Word Absolute Regression Coefficient
alimenticio 3.22
impresion 3.11
carton 3.05
alimento 2.93
papel 2.88
util 2.61
elemento 2.60
persona 2.55
escritorio 2.45
seguro 2.31
limpieza 2.30
medicamento 2.29
sistema 2.23
correctivo 2.21
marca 2.19
preventivo 2.19
articulo 2.17
ferreteria 2.06
material 1.81
muebl 1.77

4.5 Final Context Groupings

Based on these tables, we have manually compiled a list of context groupings with their corresponding string patterns:

  • Food: "alimento" or "alimenticio"
  • Vehicle: "vehiculo"
  • Construction: "construccion", "edificio", or "obra "
  • Hardware: "ferreteria" or "herramienta"
  • Preventive Corrective: "preventivo" or "correctivo"
  • Real Estate: "inmuebl"
  • Office: "oficina", "tinta", "toner", "papel", "fotocopiadora", "impreso", or "impresion"
  • Specialized Supplies: "insumo"
  • Cleaning: "limpieza"
  • Politics: "electoral" or "justicia"
  • Medical: "hospital", "medicamento", "medico", "hemato", or "onco"
  • Chemical: "reactivo", "laboratorio", "quimico", or "quimica"
  • Insurance: "seguro"
  • Specific Brand: "marca "
  • Electricity: "electric"
  • Kitchen: "cocina", "comedor", or "gastronomic"
  • Computer: "informatico" or "computadora"
  • Air Conditioning: "aire" or "acondicionado"
  • Spare Part: "respuesto"
  • Machine: "maquinaria"
  • Fuel: "combustible" or "diesel"

Around 70% of items fall under at least one of the above groupings. Fitting a linear regression model using only the indicator variables based on these groupings, we manage to account for almost 19% of the variability in unitary prices, which is extremely promising:

F(21,3282345) 36084.1745
0.1876
Adj. R² 0.1876
Est.

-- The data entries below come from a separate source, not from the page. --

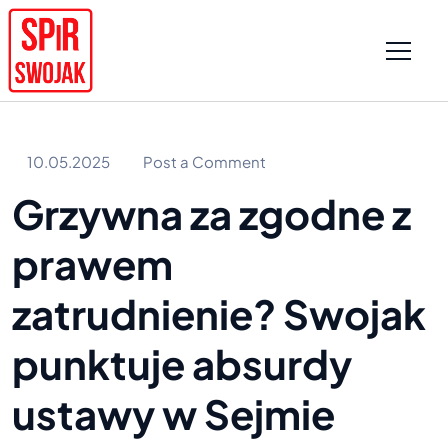
10.05.2025
Post a Comment
Grzywna za zgodne z
prawem
zatrudnienie? Swojak
punktuje absurdy
ustawy w Sejmie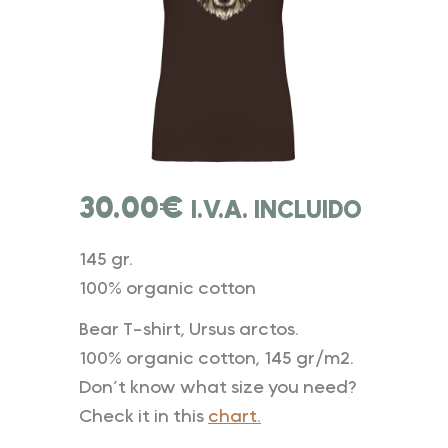
30.00
€
I.V.A. INCLUIDO
145 gr.
100% organic cotton
Bear T-shirt, Ursus arctos.
100% organic cotton, 145 gr/m2.
Don’t know what size you need?
Check it in this
chart.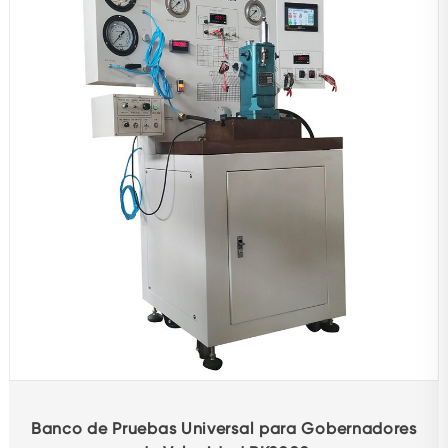
Accesorios de reparación
Adjunto
Ensayador
Otros bancos de pruebas
Máquina equilibradora
Productos de protección para automóviles
Equipo de diagnóstico
Rectificadora mandrinadora
Otros productos
Banco de Pruebas Universal para Gobernadores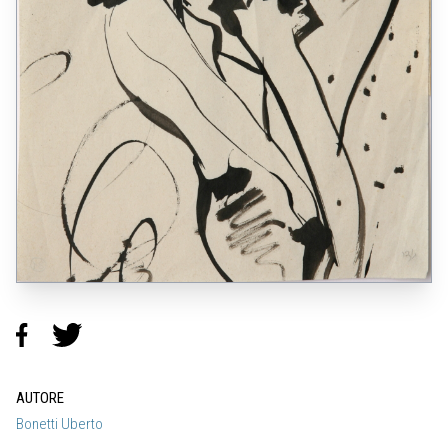
AUTORE
Bonetti Uberto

S.E. t val. p
(Intercept) 12.1423 0.0023 5361.9510 0.0000
foodTRUE -3.2897 0.0086 -380.9883 0.0000
vehicleTRUE 0.7931 0.0045 175.6510 0.0000
constructionTRUE 0.4307 0.0039 109.1456 0.0000
hardwareTRUE -1.6044 0.0068 -236.2270 0.0000
preventive_correctiveTRUE 1.5202 0.0106 143.9135 0.0000
real_estateTRUE 2.3152 0.0266 87.1959 0.0000
officeTRUE -1.6542 0.0043 -380.6688 0.0000
specialized_suppliesTRUE -1.0580 0.0065 -163.7480 0.0000
cleaningTRUE -2.3169 0.0088 -263.0913 0.0000
politicsTRUE 0.1428 0.0102 13.9352 0.0000
medicalTRUE -0.5435 0.0065 -83.1100 0.0000
chemicalTRUE -0.2402 0.0075 -32.2029 0.0000
insuranceTRUE 1.2738 0.0128 99.7132 0.0000
specific_brandTRUE 1.2005 0.0111 108.0571 0.0000
electricityTRUE -1.3175 0.0069 -190.8420 0.0000
kitchenTRUE -0.9701 0.0085 -113.7696 0.0000
computerTRUE 1.4072 0.0108 130.8460 0.0000
air_conditioningTRUE 0.5920 0.0097 60.9804 0.0000
spare_partTRUE -0.9954 0.0413 -24.1000 0.0000
machineTRUE 0.8762 0.0102 85.9189 0.0000
fuelTRUE -1.9991 0.0418 -47.8257 0.0000
Standard errors: OLS

4.6 Implementation Conclusions

A total of 21 context indicator variables (listed above) were created based on the cleaned-up tender descriptions. Each indicator variable corresponds to certain specific string patterns, and the variable will be TRUE for a particular observation if that observation’s clean tender description matches those patterns. Otherwise, the indicator variable will be FALSE.